Occupational pension schemes are a benefit often overlooked by graduates, who prefer to deal with more immediate financial matters, such as paying off their student loan or climbing onto the property ladder. So some employers now offer alternative financial perks in place of pension contributions. For example, corporate individual savings accounts (Isas) may be a more attractive tax-free savings method to graduates who could be put off by the sheer length of time their money is locked up in a pension scheme.

Some firms also offer a student loan repayment scheme, whereby they might match the amount of money that is automatically deducted from an employee’s salary, while others may simply add a little extra to each month’s salary to cover the loan repayments.

But Stancombe thinks few employers will be striving to offer such perks in the current climate. “Creating an alternative vehicle to save is worthwhile, but I do not see an appetite at the moment to offer alternative benefits just for graduates,” he says

Case study: Graduate perks add up for PWC

PricewaterhouseCoopers (PWC) recruits about 1,000 graduates a year, and continues to do so despite the recession.

The accountancy firm, which has claimed the top spot in The Times’ Top 100 Graduate Employers list every year since 2004, offers its graduate employees a range of perks. These include access to its flexible benefits scheme, through which options such as buying or selling up to five days’ holiday a year and travel insurance are most popular among graduate recruits, says Carolyn Wilkinson, senior employee benefits manager.

Financial perks on offer include interest-free loans of up to £7,000 for full-time graduates.
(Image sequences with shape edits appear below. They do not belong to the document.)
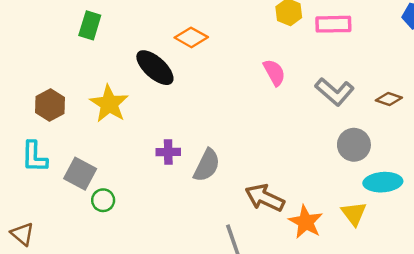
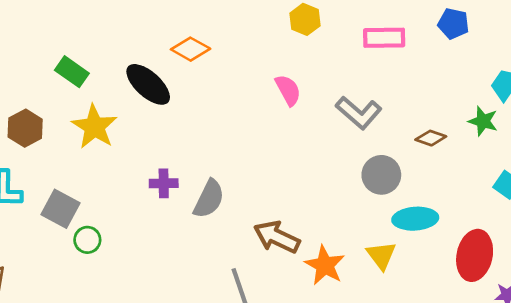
pink rectangle: (333, 24) -> (384, 38), moved
green rectangle: (90, 25) -> (72, 72), moved, turned -72
brown diamond: (389, 99) -> (431, 138), moved

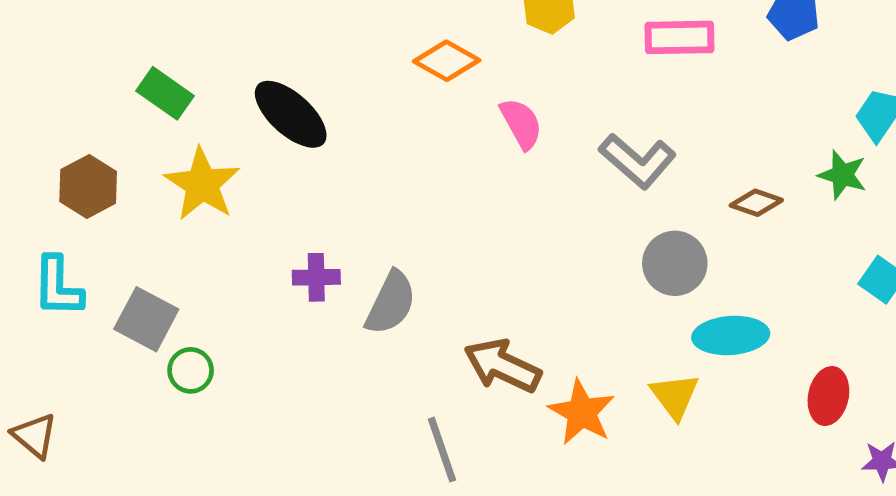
orange diamond: (191, 49) -> (447, 61), moved
red ellipse: (475, 255) -> (828, 396), size x0.7

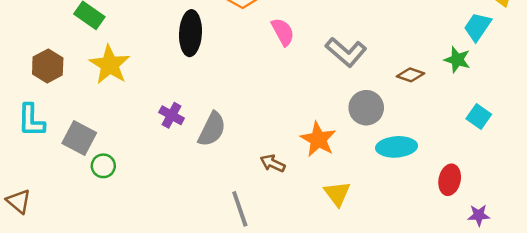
black ellipse: (291, 114) -> (190, 33), moved, turned 51
purple cross: (316, 277) -> (172, 115), turned 30
brown arrow: (503, 366) -> (273, 163), size x0.6
yellow triangle: (675, 396) -> (337, 194), moved
orange star: (582, 412) -> (318, 139), moved

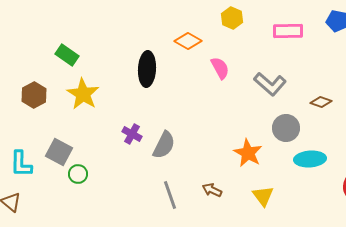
cyan L-shape: (31, 120) -> (21, 164), moved
brown arrow: (273, 163) -> (212, 190), moved
gray line: (240, 209) -> (170, 195), moved

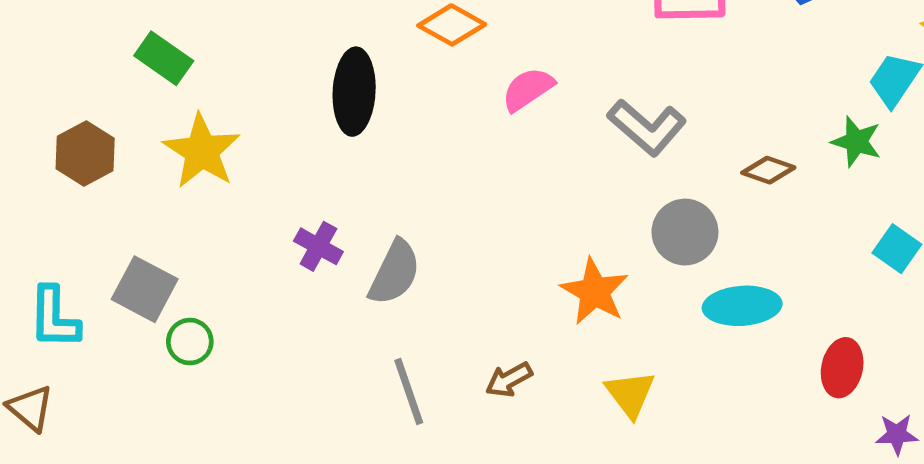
pink semicircle: (220, 68) -> (528, 89), turned -95
brown arrow: (212, 190) -> (509, 380), turned -54

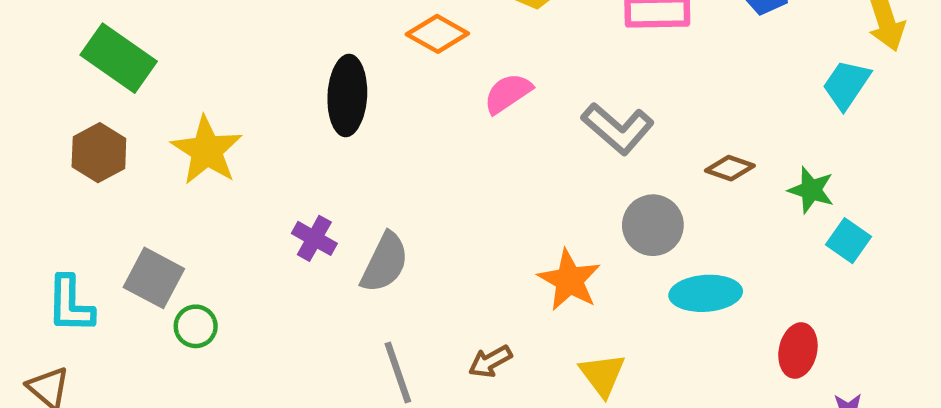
green rectangle: (164, 58) -> (119, 58), moved, size x1.4
green star: (856, 142) -> (811, 190), moved

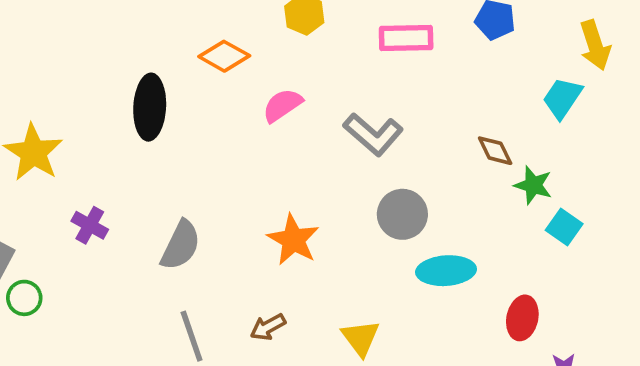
brown diamond: (730, 168) -> (495, 151), moved, turned 45
purple cross: (314, 238) -> (90, 225), moved
orange star: (569, 280) -> (293, 240), moved

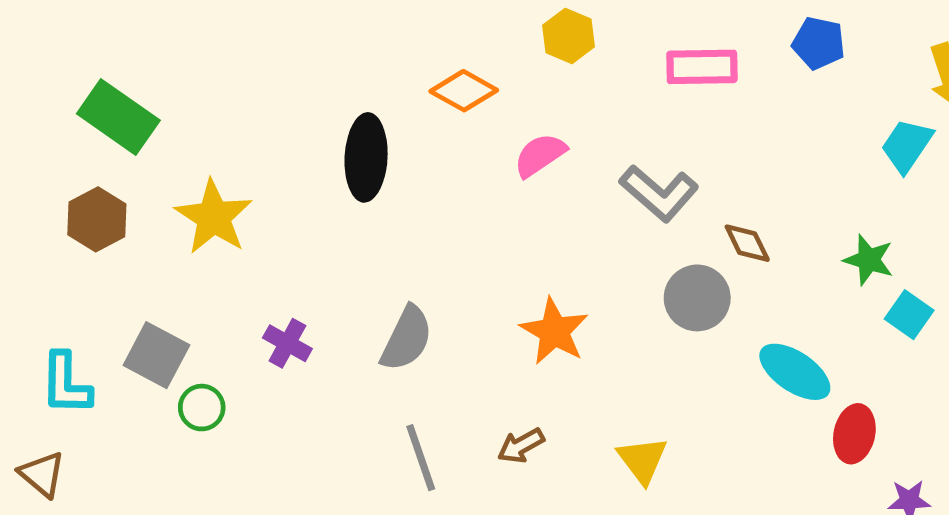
brown diamond: (495, 151) -> (747, 243), moved
purple cross: (90, 225) -> (287, 343), moved
cyan ellipse: (446, 271) -> (795, 372), moved, turned 38

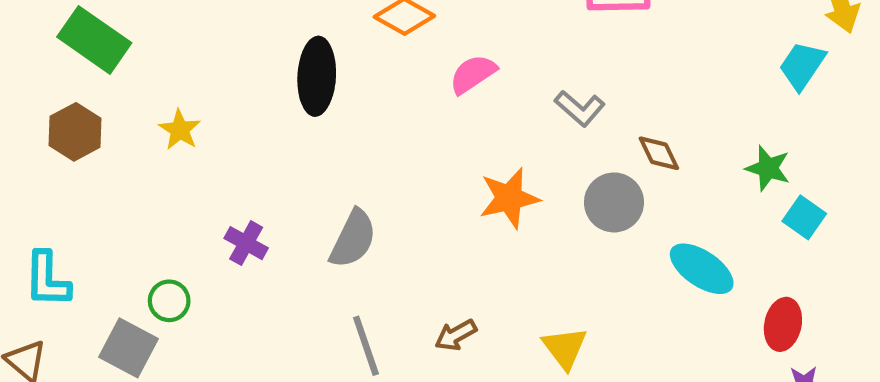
gray L-shape: (659, 193) -> (580, 108), size x0.7
yellow star: (214, 217) -> (180, 130), size x0.6
orange star: (554, 331) -> (509, 198), moved, turned 30
gray square: (156, 355) -> (128, 348), moved
red ellipse: (854, 434) -> (783, 324), moved

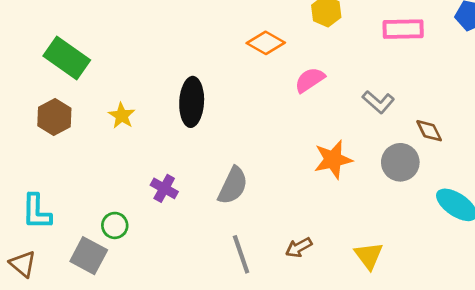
black ellipse: (317, 76) -> (192, 102), moved

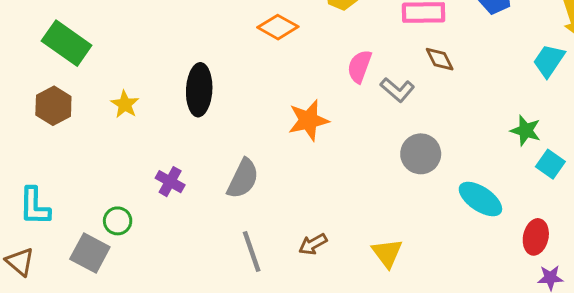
pink semicircle: (310, 80) -> (359, 66), moved, turned -36
brown diamond: (429, 131) -> (440, 59), moved
orange star: (333, 160) -> (308, 120), moved

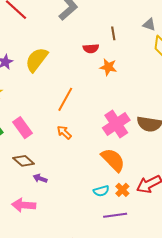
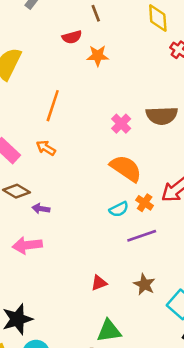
pink cross: (116, 124) -> (121, 124), size x0.6
orange arrow: (64, 132) -> (46, 148), moved

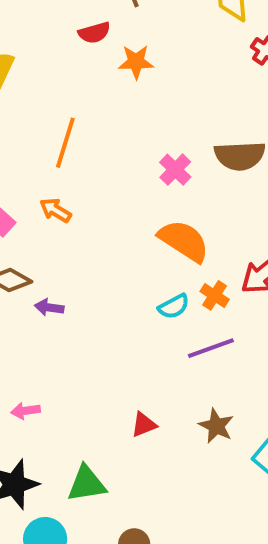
pink arrow: (27, 245) -> (26, 411), moved, size x0.6
green triangle: (109, 331) -> (87, 484), moved

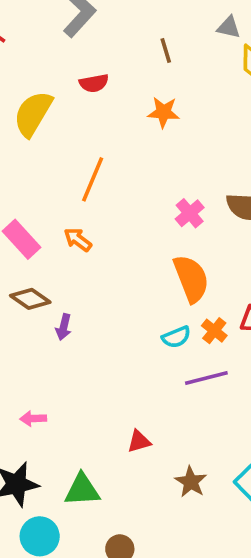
red semicircle: (94, 33) -> (94, 83), moved
orange semicircle: (184, 241) -> (191, 279), turned 30
purple arrow: (49, 307) -> (64, 327), turned -90
brown star: (216, 426) -> (191, 482), moved

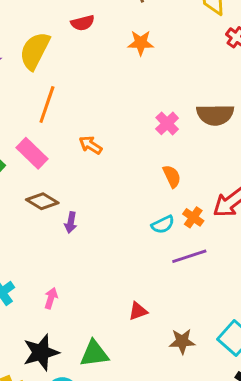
orange line: (93, 179) -> (47, 105), moved
orange arrow: (78, 240) -> (91, 145), moved
orange semicircle: (191, 279) -> (172, 176), size x0.6
pink arrow: (33, 419) -> (51, 298), turned 114
brown star: (191, 482) -> (182, 341), turned -30

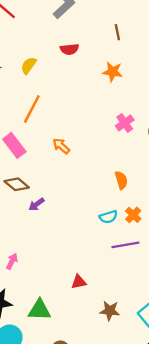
yellow semicircle: (35, 51) -> (29, 65), size x0.6
pink cross: (167, 123) -> (125, 123), moved
purple arrow: (71, 222) -> (37, 204), turned 35

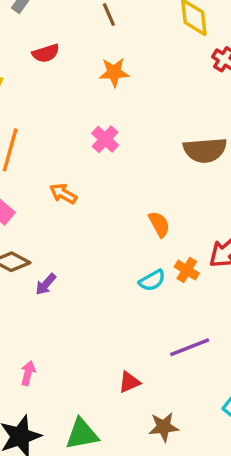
pink cross: (125, 123) -> (105, 139), moved
purple line: (125, 245) -> (190, 347), moved
brown star: (110, 311) -> (164, 427), moved

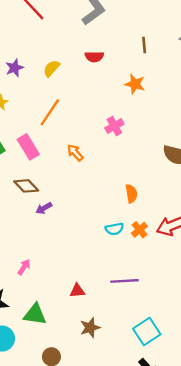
pink arrow: (28, 373) -> (24, 267), moved
brown star: (164, 427) -> (90, 328), turned -30

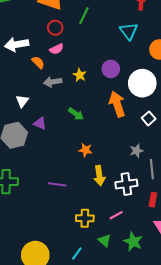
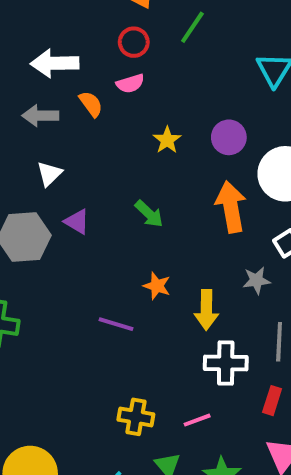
gray arrow: (53, 82) -> (40, 116), moved
gray star: (136, 151) -> (256, 280), moved
yellow arrow: (99, 176) -> (206, 310), moved
purple line: (57, 184) -> (116, 324), moved

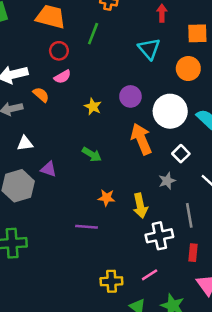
white triangle: (49, 174) -> (25, 143), turned 49

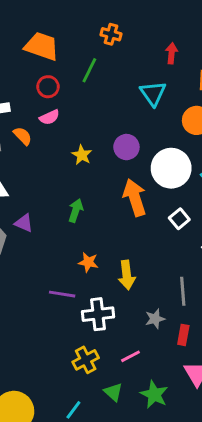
green arrow: (92, 154) -> (76, 211), turned -108
gray star: (167, 181) -> (155, 319), moved
white cross: (159, 236) -> (98, 314), moved
yellow cross: (111, 281) -> (86, 360), turned -30

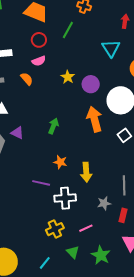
orange semicircle: (23, 136) -> (27, 79), moved
yellow star: (82, 155) -> (68, 77), moved

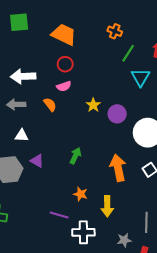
green line: (68, 30) -> (128, 53), moved
orange arrow: (94, 119) -> (118, 168), moved

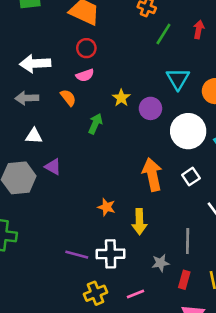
cyan triangle: (140, 77) -> (178, 79), moved
green arrow: (75, 156) -> (95, 124), moved
purple line: (59, 215) -> (77, 255), moved

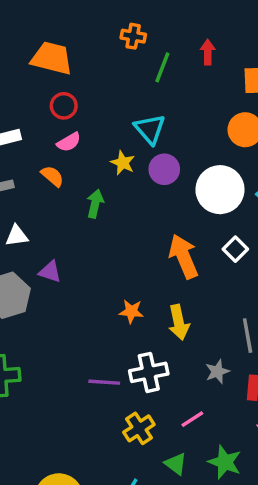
cyan triangle: (178, 79) -> (150, 129), moved

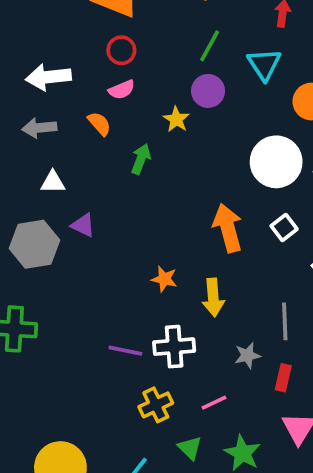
green line: (162, 67) -> (210, 46), moved
cyan triangle: (150, 129) -> (264, 64), moved
purple circle: (164, 169) -> (208, 91), moved

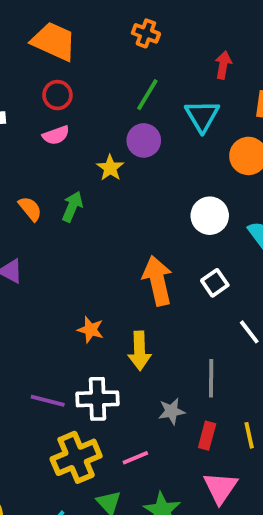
orange semicircle: (99, 124) -> (30, 209), moved
white circle: (276, 162) -> (210, 216), size x0.7
yellow cross: (156, 405) -> (76, 457), size x1.4

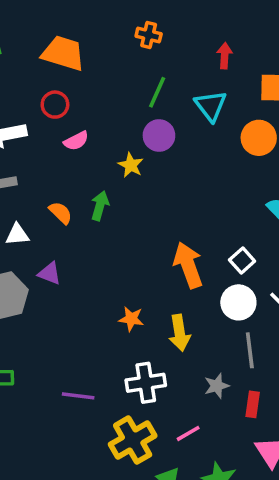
red circle: (57, 95) -> (55, 105), moved
white circle: (210, 216) -> (238, 302), moved
purple line: (48, 401) -> (78, 396), moved

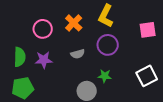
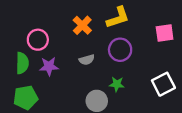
yellow L-shape: (106, 16) -> (118, 17), turned -135
pink circle: (43, 29) -> (38, 40), moved

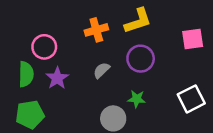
orange cross: (82, 25) -> (96, 30), turned 30
gray semicircle: (87, 60) -> (102, 70), turned 152
purple star: (49, 66) -> (57, 78), turned -30

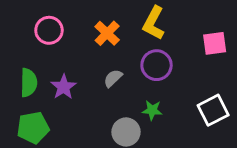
yellow L-shape: (138, 21) -> (154, 23), turned 136
orange cross: (96, 30) -> (107, 33), turned -30
pink circle: (44, 47) -> (49, 30), moved

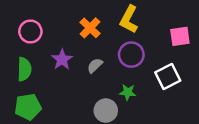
pink circle: (49, 30) -> (30, 31), moved
purple star: (64, 87) -> (62, 59), moved
white square: (213, 110) -> (168, 76), moved

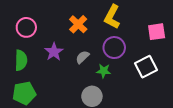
green star: (128, 92) -> (104, 71), moved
This year, for the first time, the firm has also extended eligibility for its bonus scheme to include junior graduates studying for their professional qualification. Students have previously received bonuses for passing professional exams, but by including them in the bonus schemes, awards will be linked to their overall performance.

“We felt they should share in the success of the business alongside other employees, and strengthen the link between performance and reward,” says Wilkinson.